Galton himself identified such aphantasics in his study >>11905185

>VIVIDNESS OF MENTAL IMAGERY.
>Cases where the faculty is at the lowest.
>97. No individual objects, only a general idea of a very uncertain kind.
>100. My powers are zero. To my consciousness there is almost no association of memory with objective visual impressions. I recollect the breakfast table, but do not see it.

But what mental representation for non-linguistic conceptual thoughts can there be if not in the form of a visual mental image?

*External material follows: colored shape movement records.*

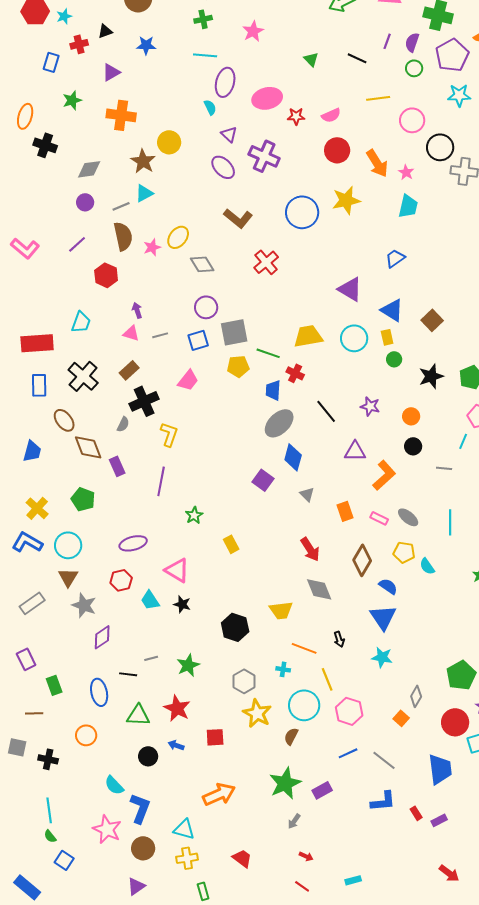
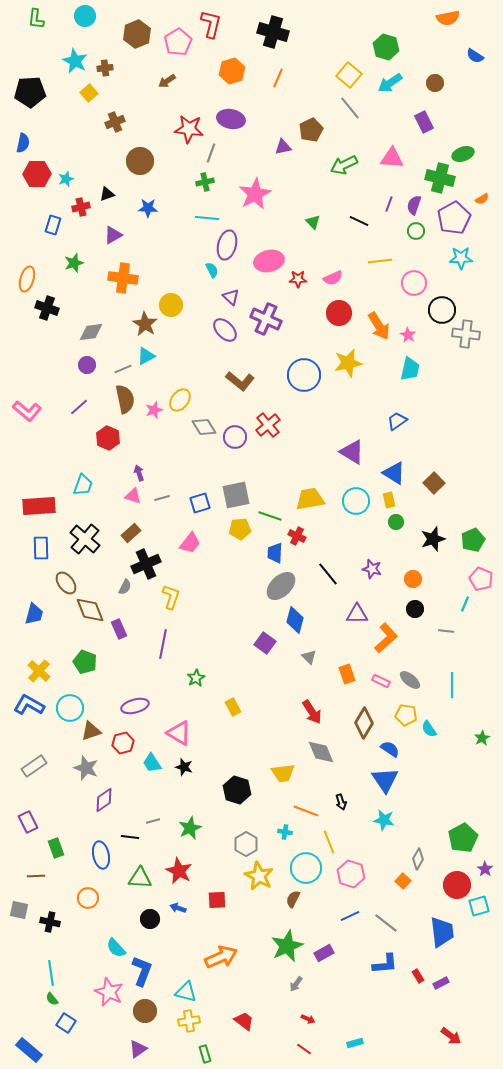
pink star: (253, 31) -> (255, 194), size x1.5
purple circle: (206, 307) -> (235, 437), moved
brown triangle: (68, 577) -> (91, 731), moved, turned 40

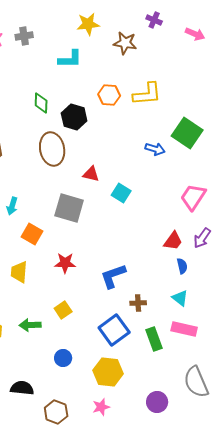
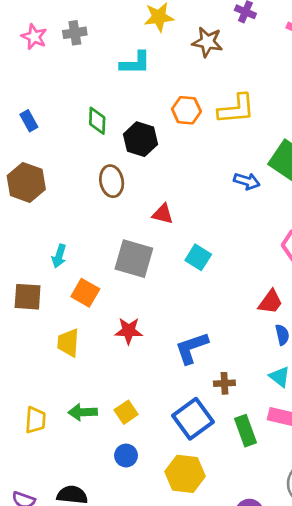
brown ellipse: (52, 149) -> (112, 181), size x0.7
cyan square: (121, 193) -> (198, 257), moved
yellow square: (63, 310) -> (126, 412), moved

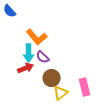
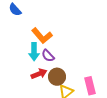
red arrow: (26, 68) -> (39, 74), moved

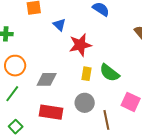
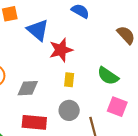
blue triangle: (59, 25) -> (38, 30), size x1.6
green semicircle: (109, 73) -> (108, 76), moved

One possibility could be grid/place cells-
https://www.quantamagazine.org/the-brain-maps-out-ideas-and-memories-like-spaces-20190114/
http://nautil.us/blog/new-evidence-for-the-geometry-of-thought

I've often noticed some sort of underlying "spatial" sense component to unsymbolized thinking, but I never really put much thought into it, that is until I learned about place and grid cells recently and now things are starting to connect. The hypothesis goes that far from just representing physical space, grid cells may also represent conceptual space, this concept though unverified strikes me intuitively as true as it often feels like one is "navigating" through concepts in a literal sense! And much like you just "know" where to go because your brain has built up an internal representational map of your physical (or virtual) environment via place and grid cells, it feels like you just "know" what you are thinking of because concepts, ideas and general knowledge might be mapped via grid cells as well.